**Activity**
Exact reproduction of every record is required, and pictures are to be excluded.

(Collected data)

.....

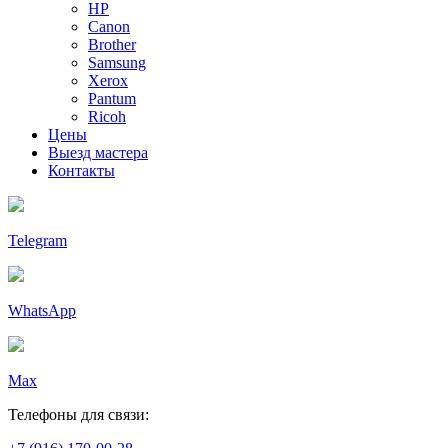
HP
Canon
Brother
Samsung
Xerox
Pantum
Ricoh
Цены
Выезд мастера
Контакты
Telegram
WhatsApp
Max
Телефоны для связи:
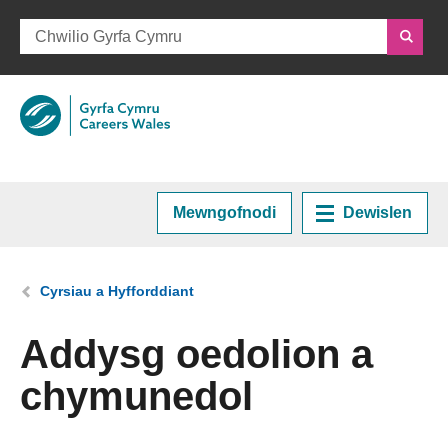
Mewngofnodi
Dewislen
Hafan
Rydych chi yma:
Cyrsiau a Hyfforddiant
Cynllunio eich Gyrfa
Addysg oedolion a
chymunedol
Cyrsiau a Hyfforddiant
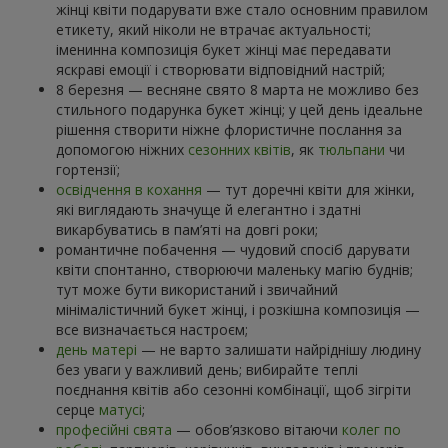
жінці квіти подарувати вже стало основним правилом
етикету, який ніколи не втрачає актуальності;
іменинна композиція букет жінці має передавати
яскраві емоції і створювати відповідний настрій;
8 березня — весняне свято 8 марта не можливо без
стильного подарунка букет жінці; у цей день ідеальне
рішення створити ніжне флористичне послання за
допомогою ніжних
сезонних квітів
, як
тюльпани
чи
гортензії;
освідчення в кохання
— тут доречні квіти для жінки,
які виглядають значуще й елегантно і здатні
викарбуватись в пам’яті на довгі роки;
романтичне побачення — чудовий спосіб дарувати
квіти спонтанно, створюючи маленьку магію буднів;
тут може бути використаний і звичайний
мінімалістичний букет жінці, і розкішна композиція —
все визначається настроєм;
день матері
— не варто залишати найріднішу людину
без уваги у важливий день; вибирайте теплі
поєднання квітів або сезонні комбінації, щоб зігріти
серце
матусі
;
професійні свята
— обов’язково вітаючи
колег по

.....

**Solution to this exercise**
HP
Canon
Brother
Samsung
Xerox
Pantum
Ricoh
Цены
Выезд мастера
Контакты
Telegram
WhatsApp
Max
Телефоны для связи:
Mewngofnodi
Dewislen
Hafan
Rydych chi yma:
Cyrsiau a Hyfforddiant
Cynllunio eich Gyrfa
Addysg oedolion a
chymunedol
Cyrsiau a Hyfforddiant
жінці квіти подарувати вже стало основним правилом
етикету, який ніколи не втрачає актуальності;
іменинна композиція букет жінці має передавати
яскраві емоції і створювати відповідний настрій;
8 березня — весняне свято 8 марта не можливо без
стильного подарунка букет жінці; у цей день ідеальне
рішення створити ніжне флористичне послання за
допомогою ніжних
сезонних квітів
, як
тюльпани
чи
гортензії;
освідчення в кохання
— тут доречні квіти для жінки,
які виглядають значуще й елегантно і здатні
викарбуватись в пам’яті на довгі роки;
романтичне побачення — чудовий спосіб дарувати
квіти спонтанно, створюючи маленьку магію буднів;
тут може бути використаний і звичайний
мінімалістичний букет жінці, і розкішна композиція —
все визначається настроєм;
день матері
— не варто залишати найріднішу людину
без уваги у важливий день; вибирайте теплі
поєднання квітів або сезонні комбінації, щоб зігріти
серце
матусі
;
професійні свята
— обов’язково вітаючи
колег по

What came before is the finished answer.